Material provided ::
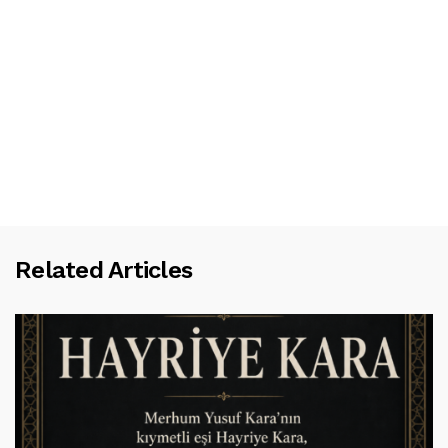
Related Articles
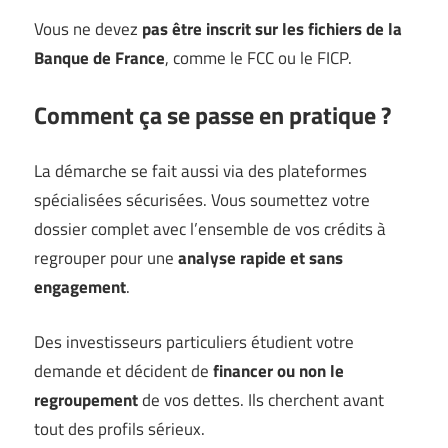
Vous ne devez
pas être inscrit sur les fichiers de la
Banque de France
, comme le FCC ou le FICP.
Comment ça se passe en pratique ?
La démarche se fait aussi via des plateformes
spécialisées sécurisées. Vous soumettez votre
dossier complet avec l’ensemble de vos crédits à
regrouper pour une
analyse rapide et sans
engagement
.
Des investisseurs particuliers étudient votre
demande et décident de
financer ou non le
regroupement
de vos dettes. Ils cherchent avant
tout des profils sérieux.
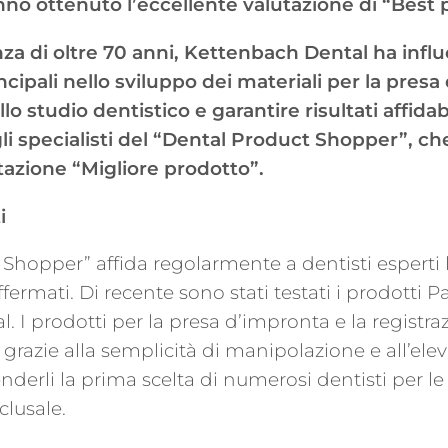
nno ottenuto l’eccellente valutazione di “Best
enza di oltre 70 anni, Kettenbach Dental ha infl
incipali nello sviluppo dei materiali per la presa
lo studio dentistico e garantire risultati affidab
i specialisti del “Dental Product Shopper”, c
tazione “Migliore prodotto”.
i
Shopper” affida regolarmente a dentisti esperti l
ffermati. Di recente sono stati testati i prodotti P
 I prodotti per la presa d’impronta e la registraz
 grazie alla semplicità di manipolazione e all’ele
renderli la prima scelta di numerosi dentisti per l
clusale.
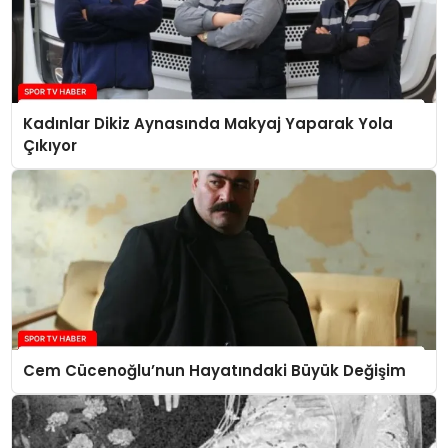
Kadınlar Dikiz Aynasında Makyaj Yaparak Yola
Çıkıyor
Cem Cücenoğlu’nun Hayatındaki Büyük Değişim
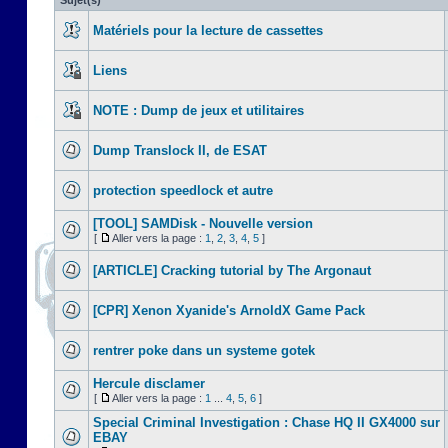
Sujet(s)
Matériels pour la lecture de cassettes
Liens
NOTE : Dump de jeux et utilitaires
Dump Translock II, de ESAT
protection speedlock et autre
[TOOL] SAMDisk - Nouvelle version
[
Aller vers la page :
1
,
2
,
3
,
4
,
5
]
[ARTICLE] Cracking tutorial by The Argonaut
[CPR] Xenon Xyanide's ArnoldX Game Pack
rentrer poke dans un systeme gotek
Hercule disclamer
[
Aller vers la page :
1
...
4
,
5
,
6
]
Special Criminal Investigation : Chase HQ II GX4000 sur
EBAY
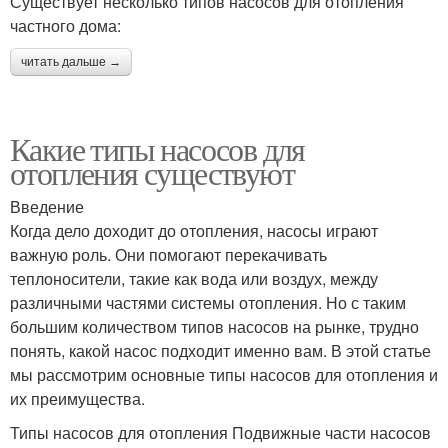
Существует несколько типов насосов для отопления
частного дома:
читать дальше →
Какие типы насосов для
отопления существуют
Введение
Когда дело доходит до отопления, насосы играют
важную роль. Они помогают перекачивать
теплоносители, такие как вода или воздух, между
различными частями системы отопления. Но с таким
большим количеством типов насосов на рынке, трудно
понять, какой насос подходит именно вам. В этой статье
мы рассмотрим основные типы насосов для отопления и
их преимущества.
Типы насосов для отопления Подвижные части насосов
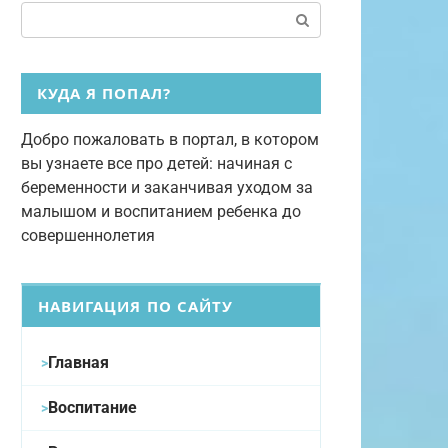
Поиск:
КУДА Я ПОПАЛ?
Добро пожаловать в портал, в котором
вы узнаете все про детей: начиная с
беременности и заканчивая уходом за
малышом и воспитанием ребенка до
совершеннолетия
НАВИГАЦИЯ ПО САЙТУ
Главная
Воспитание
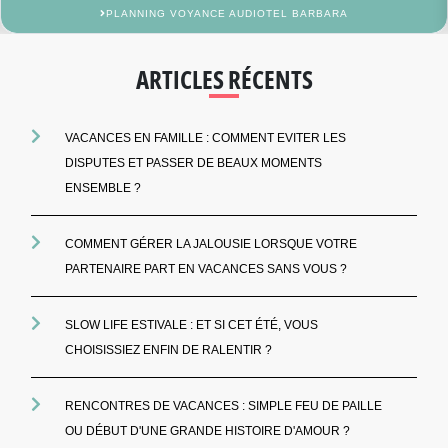
PLANNING VOYANCE AUDIOTEL BARBARA
ARTICLES RÉCENTS
VACANCES EN FAMILLE : COMMENT EVITER LES
DISPUTES ET PASSER DE BEAUX MOMENTS
ENSEMBLE ?
COMMENT GÉRER LA JALOUSIE LORSQUE VOTRE
PARTENAIRE PART EN VACANCES SANS VOUS ?
SLOW LIFE ESTIVALE : ET SI CET ÉTÉ, VOUS
CHOISISSIEZ ENFIN DE RALENTIR ?
RENCONTRES DE VACANCES : SIMPLE FEU DE PAILLE
OU DÉBUT D'UNE GRANDE HISTOIRE D'AMOUR ?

What needs to be done ::
Note every line of the records that holds the word "pour", and copy it.

Task output ::
regrouper pour une
Matériels pour la lecture de cassettes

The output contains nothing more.